WORK TO COMPLETE ▸ Copy out each line of the data that holds the word "Thank".
########
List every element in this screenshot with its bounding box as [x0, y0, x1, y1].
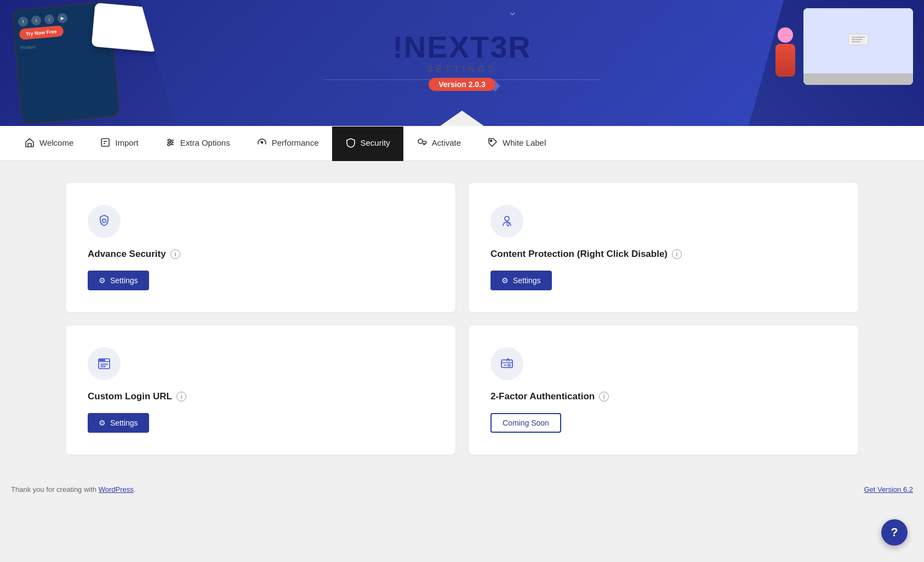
- card-two-factor-auth: 2-Factor Authentication i Coming Soon: [469, 325, 858, 455]
- svg-point-10: [168, 139, 170, 141]
- svg-point-17: [505, 216, 509, 221]
- brand-logo: !NEXT3R: [392, 32, 532, 62]
- wordpress-link[interactable]: WordPress: [99, 485, 134, 494]
- header-deco-right: ?: [749, 0, 924, 126]
- custom-login-settings-button[interactable]: ⚙ Settings: [88, 413, 149, 433]
- card-content-protection-title: Content Protection (Right Click Disable)…: [490, 249, 836, 260]
- social-icon-t: t: [31, 15, 42, 26]
- nav-tabs: Welcome Import Extra Options: [0, 126, 924, 161]
- gauge-icon: [256, 137, 267, 148]
- settings-label: SETTINGS: [392, 65, 532, 74]
- tab-extra-options-label: Extra Options: [180, 138, 230, 147]
- settings-gear-icon-1: ⚙: [99, 276, 106, 285]
- footer-credit: Thank you for creating with WordPress.: [11, 485, 135, 494]
- phone-cta-btn: Try Now Free: [19, 25, 64, 40]
- settings-gear-icon-2: ⚙: [501, 276, 509, 285]
- svg-point-14: [418, 139, 423, 144]
- import-icon: [100, 137, 111, 148]
- laptop-screen-graphic: [847, 33, 869, 49]
- card-content-protection: Content Protection (Right Click Disable)…: [469, 183, 858, 312]
- card-advance-security: Advance Security i ⚙ Settings: [66, 183, 455, 312]
- shield-gear-icon: [96, 214, 112, 229]
- content-protection-settings-button[interactable]: ⚙ Settings: [490, 271, 552, 290]
- tab-performance[interactable]: Performance: [243, 126, 332, 160]
- svg-point-24: [104, 360, 105, 361]
- two-factor-auth-coming-soon-button[interactable]: Coming Soon: [490, 413, 561, 433]
- footer: Thank you for creating with WordPress. G…: [0, 477, 924, 502]
- card-custom-login-url-title: Custom Login URL i: [88, 391, 434, 402]
- svg-point-27: [508, 364, 510, 366]
- get-version-link[interactable]: Get Version 6.2: [864, 485, 913, 494]
- tab-activate-label: Activate: [432, 138, 461, 147]
- social-icon-i: i: [44, 14, 55, 25]
- help-fab-button[interactable]: ?: [881, 519, 908, 546]
- settings-gear-icon-3: ⚙: [99, 418, 106, 427]
- tab-import[interactable]: Import: [87, 126, 152, 160]
- girl-illustration: [775, 27, 795, 77]
- card-icon-advance-security: [88, 205, 121, 238]
- laptop-mockup: [803, 8, 913, 85]
- svg-point-23: [102, 360, 103, 361]
- tab-security-label: Security: [361, 138, 390, 147]
- tab-welcome[interactable]: Welcome: [11, 126, 87, 160]
- svg-point-13: [261, 142, 263, 144]
- arrow-down-deco: ⌄: [507, 4, 517, 19]
- svg-point-16: [102, 219, 106, 222]
- card-decoration: [92, 3, 161, 52]
- header-banner: f t i ▶ Try Now Free Product: [0, 0, 924, 126]
- login-settings-icon: [96, 356, 112, 371]
- tag-icon: [487, 137, 498, 148]
- question-bubble: ?: [745, 16, 765, 36]
- two-factor-auth-info-icon[interactable]: i: [599, 392, 609, 402]
- tab-performance-label: Performance: [272, 138, 319, 147]
- tab-white-label[interactable]: White Label: [474, 126, 559, 160]
- tab-extra-options[interactable]: Extra Options: [152, 126, 243, 160]
- svg-rect-21: [101, 366, 105, 367]
- version-badge: Version 2.0.3: [429, 78, 495, 91]
- card-icon-custom-login: [88, 347, 121, 380]
- svg-point-12: [168, 144, 170, 146]
- card-icon-2fa: [490, 347, 523, 380]
- svg-rect-20: [101, 364, 107, 365]
- social-icon-y: ▶: [57, 13, 68, 24]
- header-deco-left: f t i ▶ Try Now Free Product: [0, 0, 175, 126]
- advance-security-settings-button[interactable]: ⚙ Settings: [88, 271, 149, 290]
- tab-import-label: Import: [115, 138, 139, 147]
- user-shield-icon: [499, 214, 515, 229]
- card-two-factor-auth-title: 2-Factor Authentication i: [490, 391, 836, 402]
- tab-activate[interactable]: Activate: [403, 126, 474, 160]
- content-protection-info-icon[interactable]: i: [672, 249, 682, 259]
- sliders-icon: [165, 137, 176, 148]
- svg-point-22: [100, 360, 101, 361]
- advance-security-info-icon[interactable]: i: [170, 249, 180, 259]
- custom-login-info-icon[interactable]: i: [176, 392, 186, 402]
- main-content: Advance Security i ⚙ Settings Content Pr…: [0, 161, 924, 477]
- svg-point-15: [490, 140, 492, 142]
- key-icon: [417, 137, 427, 148]
- brand-title: !NEXT3R SETTINGS Version 2.0.3: [392, 32, 532, 91]
- svg-point-11: [170, 141, 173, 144]
- cards-grid: Advance Security i ⚙ Settings Content Pr…: [66, 183, 858, 455]
- home-icon: [24, 137, 35, 148]
- tab-security[interactable]: Security: [332, 127, 403, 161]
- tab-white-label-label: White Label: [503, 138, 546, 147]
- svg-rect-4: [101, 139, 109, 146]
- card-custom-login-url: Custom Login URL i ⚙ Settings: [66, 325, 455, 455]
- card-icon-content-protection: [490, 205, 523, 238]
- card-advance-security-title: Advance Security i: [88, 249, 434, 260]
- arrow-up-deco: [440, 111, 484, 126]
- two-factor-auth-icon: [499, 356, 515, 371]
- shield-icon: [345, 137, 356, 148]
- social-icon-f: f: [18, 16, 28, 27]
- tab-welcome-label: Welcome: [39, 138, 73, 147]
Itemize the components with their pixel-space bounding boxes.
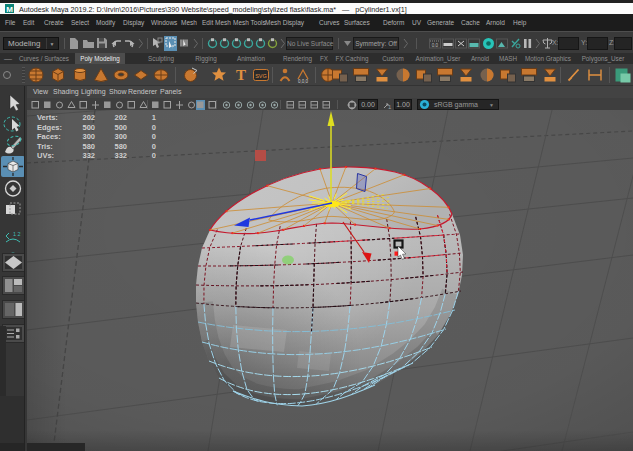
svg-text:T: T <box>236 67 246 83</box>
svg-text:0.0: 0.0 <box>432 43 439 48</box>
svg-text:1 2: 1 2 <box>13 231 21 237</box>
svg-text:0,0,0: 0,0,0 <box>298 79 309 84</box>
svg-text:SVG: SVG <box>255 73 267 79</box>
svg-text:M: M <box>6 5 13 14</box>
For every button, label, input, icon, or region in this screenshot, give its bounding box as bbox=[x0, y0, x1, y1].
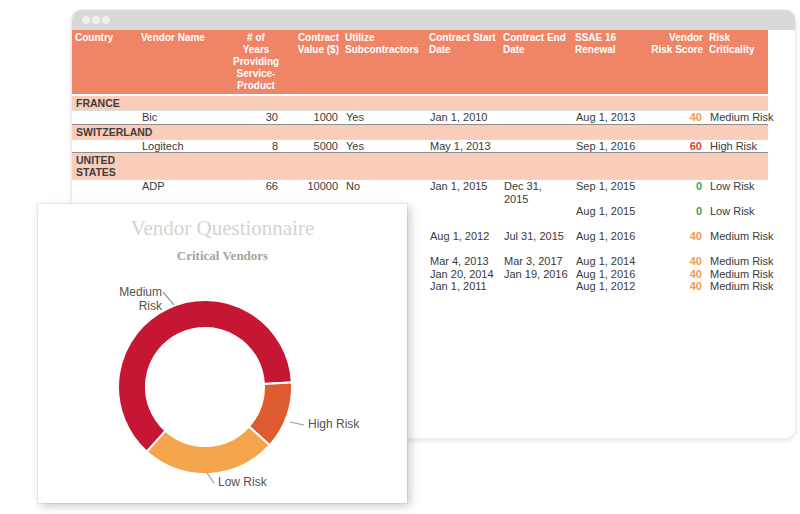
high-risk-callout-line bbox=[290, 422, 304, 425]
cell-score: 0 bbox=[648, 205, 706, 230]
risk-score-value: 40 bbox=[690, 111, 702, 123]
column-header-ssae-16-renewal[interactable]: SSAE 16 Renewal bbox=[572, 30, 648, 95]
risk-score-value: 0 bbox=[696, 205, 702, 217]
cell-ssae: Sep 1, 2015 bbox=[572, 180, 648, 206]
column-header-vendor-risk-score[interactable]: Vendor Risk Score bbox=[648, 30, 706, 95]
table-row[interactable]: ADP6610000NoJan 1, 2015Dec 31, 2015Sep 1… bbox=[72, 180, 768, 206]
table-row[interactable]: Logitech85000YesMay 1, 2013Sep 1, 201660… bbox=[72, 139, 768, 153]
cell-ssae: Aug 1, 2016 bbox=[572, 268, 648, 281]
chart-label-low-risk: Low Risk bbox=[218, 475, 267, 489]
cell-score: 40 bbox=[648, 280, 706, 293]
cell-years: 66 bbox=[230, 180, 282, 206]
vendor-questionnaire-card: Vendor Questionnaire Critical Vendors Me… bbox=[38, 204, 407, 503]
cell-vendor: ADP bbox=[138, 180, 230, 206]
cell-country bbox=[72, 139, 138, 153]
cell-ssae: Sep 1, 2016 bbox=[572, 139, 648, 153]
cell-start: Mar 4, 2013 bbox=[426, 255, 500, 268]
cell-years: 30 bbox=[230, 111, 282, 125]
chart-label-medium-risk: Medium Risk bbox=[94, 285, 162, 313]
cell-subcontractors: Yes bbox=[342, 111, 426, 125]
cell-score: 60 bbox=[648, 139, 706, 153]
chart-subtitle: Critical Vendors bbox=[38, 248, 407, 264]
cell-ssae: Aug 1, 2016 bbox=[572, 230, 648, 255]
cell-criticality: Medium Risk bbox=[706, 230, 768, 255]
cell-ssae: Aug 1, 2013 bbox=[572, 111, 648, 125]
cell-criticality: Medium Risk bbox=[706, 111, 768, 125]
cell-vendor: Bic bbox=[138, 111, 230, 125]
cell-criticality: Medium Risk bbox=[706, 280, 768, 293]
country-group-label: SWITZERLAND bbox=[76, 126, 134, 138]
country-group-label: UNITED STATES bbox=[76, 154, 134, 178]
cell-subcontractors: No bbox=[342, 180, 426, 206]
window-control-dot-icon[interactable] bbox=[92, 16, 100, 24]
column-header-risk-criticality[interactable]: Risk Criticality bbox=[706, 30, 768, 95]
cell-start: Jan 1, 2015 bbox=[426, 180, 500, 206]
cell-end: Jan 19, 2016 bbox=[500, 268, 572, 281]
risk-score-value: 0 bbox=[696, 180, 702, 192]
risk-score-value: 40 bbox=[690, 268, 702, 280]
cell-criticality: Medium Risk bbox=[706, 268, 768, 281]
cell-end bbox=[500, 205, 572, 230]
column-header-contract-start-date[interactable]: Contract Start Date bbox=[426, 30, 500, 95]
table-row[interactable]: Bic301000YesJan 1, 2010Aug 1, 201340Medi… bbox=[72, 111, 768, 125]
cell-ssae: Aug 1, 2015 bbox=[572, 205, 648, 230]
cell-country bbox=[72, 180, 138, 206]
cell-start: Jan 1, 2011 bbox=[426, 280, 500, 293]
cell-end bbox=[500, 139, 572, 153]
country-group-row[interactable]: FRANCE bbox=[72, 95, 768, 111]
column-header-of-years-providing-service-product[interactable]: # of Years Providing Service-Product bbox=[230, 30, 282, 95]
cell-end bbox=[500, 280, 572, 293]
country-group-row[interactable]: UNITED STATES bbox=[72, 153, 768, 180]
cell-criticality: Medium Risk bbox=[706, 255, 768, 268]
cell-value: 5000 bbox=[282, 139, 342, 153]
window-control-dot-icon[interactable] bbox=[82, 16, 90, 24]
cell-score: 40 bbox=[648, 268, 706, 281]
cell-score: 40 bbox=[648, 230, 706, 255]
cell-ssae: Aug 1, 2014 bbox=[572, 255, 648, 268]
risk-score-value: 40 bbox=[690, 255, 702, 267]
table-header-row: CountryVendor Name# of Years Providing S… bbox=[72, 30, 768, 95]
cell-ssae: Aug 1, 2012 bbox=[572, 280, 648, 293]
medium-risk-callout-line bbox=[163, 292, 174, 305]
cell-start: Jan 20, 2014 bbox=[426, 268, 500, 281]
column-header-contract-end-date[interactable]: Contract End Date bbox=[500, 30, 572, 95]
risk-score-value: 40 bbox=[690, 280, 702, 292]
cell-end: Dec 31, 2015 bbox=[500, 180, 572, 206]
cell-start: Jan 1, 2010 bbox=[426, 111, 500, 125]
cell-start: May 1, 2013 bbox=[426, 139, 500, 153]
window-control-dot-icon[interactable] bbox=[102, 16, 110, 24]
chart-label-high-risk: High Risk bbox=[308, 417, 359, 431]
cell-years: 8 bbox=[230, 139, 282, 153]
cell-vendor: Logitech bbox=[138, 139, 230, 153]
cell-score: 0 bbox=[648, 180, 706, 206]
cell-end bbox=[500, 111, 572, 125]
cell-score: 40 bbox=[648, 255, 706, 268]
column-header-contract-value[interactable]: Contract Value ($) bbox=[282, 30, 342, 95]
cell-criticality: Low Risk bbox=[706, 205, 768, 230]
cell-value: 10000 bbox=[282, 180, 342, 206]
cell-subcontractors: Yes bbox=[342, 139, 426, 153]
column-header-country[interactable]: Country bbox=[72, 30, 138, 95]
risk-score-value: 40 bbox=[690, 230, 702, 242]
risk-score-value: 60 bbox=[690, 140, 702, 152]
cell-country bbox=[72, 111, 138, 125]
cell-start bbox=[426, 205, 500, 230]
chart-title: Vendor Questionnaire bbox=[38, 216, 407, 241]
cell-end: Mar 3, 2017 bbox=[500, 255, 572, 268]
cell-start: Aug 1, 2012 bbox=[426, 230, 500, 255]
column-header-vendor-name[interactable]: Vendor Name bbox=[138, 30, 230, 95]
country-group-label: FRANCE bbox=[76, 97, 134, 109]
cell-score: 40 bbox=[648, 111, 706, 125]
cell-criticality: Low Risk bbox=[706, 180, 768, 206]
cell-criticality: High Risk bbox=[706, 139, 768, 153]
cell-value: 1000 bbox=[282, 111, 342, 125]
column-header-utilize-subcontractors[interactable]: Utilize Subcontractors bbox=[342, 30, 426, 95]
country-group-row[interactable]: SWITZERLAND bbox=[72, 124, 768, 139]
window-titlebar bbox=[72, 10, 795, 30]
low-risk-segment[interactable] bbox=[147, 427, 270, 475]
cell-end: Jul 31, 2015 bbox=[500, 230, 572, 255]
########
RESULT OF THIS EXERCISE ▸
- footer-credit: Thank you for creating with WordPress.: [11, 485, 135, 494]
- footer: Thank you for creating with WordPress. G…: [0, 477, 924, 502]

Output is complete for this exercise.